ABS offers superior processibility, appearance, low creep and excellent dimensional stability, and high impact strength.
Major Manufacturers
Dow Chemical (Magnum grades), GE Plastics (Cycolac), Bayer (Lustran), BASF (Terluran), Chi Mei (Polylac), LG Chemical (Lupos), Cheil Synthesis.
PA 12
Generic Class
PA 12 (Polyamide 12 or Nylon 12)
Typical Applications
Gear wheels for water meters and business machines, cable ties, cams, slides, and bearings.

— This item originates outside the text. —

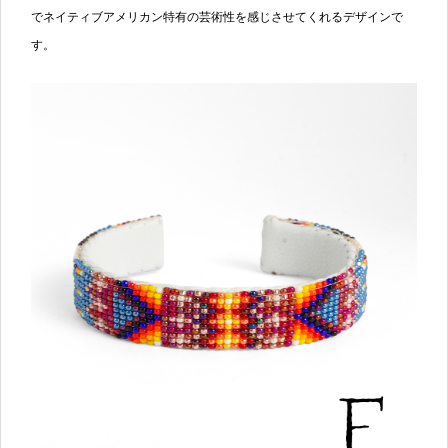
でネイティブアメリカン特有の芸術性を感じさせてくれるデザインで
す。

Injection Molding Processing Conditions
Drying The moisture content must be below 0.1% prior to processing. If the material is exposed to air, drying in a hot air oven at 85 C (185 F) for 4 -5 hours is recommended (3-4 hours in a desiccant dryer). If the container is unopened, it may be used directly for molding after 3 hours of equilibration to shop floor temperature.
Melt Temperature 230 - 300 C (446 - 580 F); Not to exceed 310 C (590 F) for standard grades and 270 C (518 F) for flame retardant grades
Mold Temperature 30 - 40C (86 - 104 F) for unreinforced grades; for thin walled or large surface area components, 80 -90 C (176 - 194 F) may be used; 90 - 100 C (194 - 212 F) for reinforced grades. Increasing the mold temperature increases the crystallinity level. It is very important to precisely control the mold temperature.
Resin Injection Pressure Up to 1,000 bar (14, 500 psi) Low hold pressures and high melt temperatures are recommended.
Injection Speed High (high speeds give better finish on glass-filled grades)
Runners and Gates
Runner diameters for unfilled grades may be as small as 3 - 5 mm because of the material's low viscosity. Reinforced grades require larger diameters (5 - 8 mm). The runner shape should be the full round type. Sprues should be as short as possible.
A variety of gates may be used. Small gates for large parts should be not be used, in order to avoid highly stressed components or excessive shrinkage. The thickness of the gate should preferably be equal to the part thickness. When using submarine gates, the minimum recommended diameter is 0.8 mm.
Hot runner molds may be used effectively but precise temperature control is necessary to prevent material drooling or freezing off at the nozzle. When hot runners are used, the size of the gates may be smaller than in the case of cold runners.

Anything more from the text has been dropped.